Она пригладила волосы, изрядно растрепанные после бурных объятий, сказала брату «до свидания» и вернулась на урок.
Симон начал устраиваться в деревне. Почтовая карета доставила его чемоданы, и он распаковал свои вещи. Вообще-то вещей было немного: несколько старых книг, которые он не захотел ни продавать, ни раздаривать, бельишко, черный костюм да узелок со всякой мелочью вроде бечевки, шелковых лоскутков, галстуков, шнурков, свечных огарков, пуговиц и ниток. У соседки-учительницы позаимствовали старую железную кровать с соломенным тюфяком – вполне сойдет для деревенского ночлега. Эту кровать ночью на широких санках привезли из соседней деревни.
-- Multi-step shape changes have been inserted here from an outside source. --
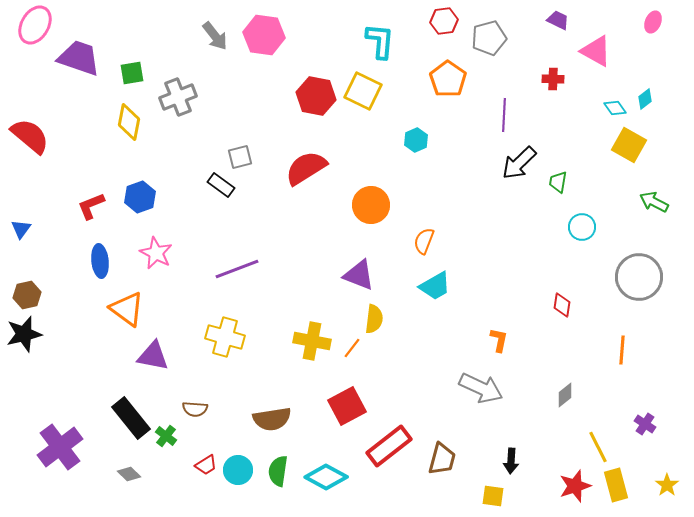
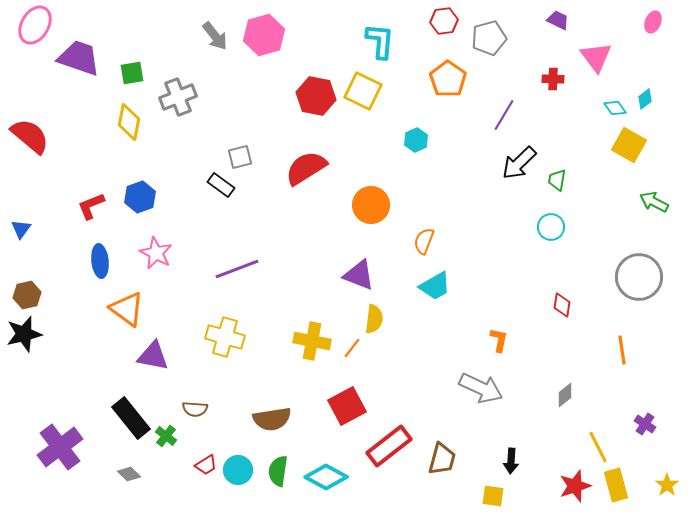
pink hexagon at (264, 35): rotated 24 degrees counterclockwise
pink triangle at (596, 51): moved 6 px down; rotated 24 degrees clockwise
purple line at (504, 115): rotated 28 degrees clockwise
green trapezoid at (558, 182): moved 1 px left, 2 px up
cyan circle at (582, 227): moved 31 px left
orange line at (622, 350): rotated 12 degrees counterclockwise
Хедвиг и Симон устроились на диковинном средстве передвижения, а сын подруги-учительницы, крепкий паренек, только что вернувшийся с армейской службы, спустил санки с горы в низину, где располагалась школа. При этом все трое смеялись. Кровать поставили во второй комнате, снабдили простыней, подушкой и одеялом – словом, приготовили для человека, который не предъявляет к спальному месту непомерных требований, а Симон был далек от подобных капризов. Поначалу Хедвиг думала: «Ко мне он приехал, оттого что ему больше негде жить в широком мире. Для этого я вполне гожусь. Будь у него где спать и есть, он нипочем бы не вспомнил о своей сестре». Но вскоре она прогнала эту мысль, которая возникла попросту в порыве строптивости, забрела в голову, однако ж не доставила ни малейшего удовольствия. Симон в свою очередь немного стыдился, что пользуется добротой сестры, но тоже недолго; привычка быстро стерла это ощущение, он привык, и все тут! Денег у него вправду не осталось ни гроша, и он тотчас, в первые же дни, разослал письма всем окрестным нотариусам с просьбой предоставлять ему, отличному каллиграфу-переписчику, работу. Да и зачем в деревне деньги? Во всяком случае, потребность в них невелика. Постепенно обидчивая настороженность меж обитателями школьного здания исчезла, они жили так, будто всегда жили сообща, и радостно делили лишения и удовольствия.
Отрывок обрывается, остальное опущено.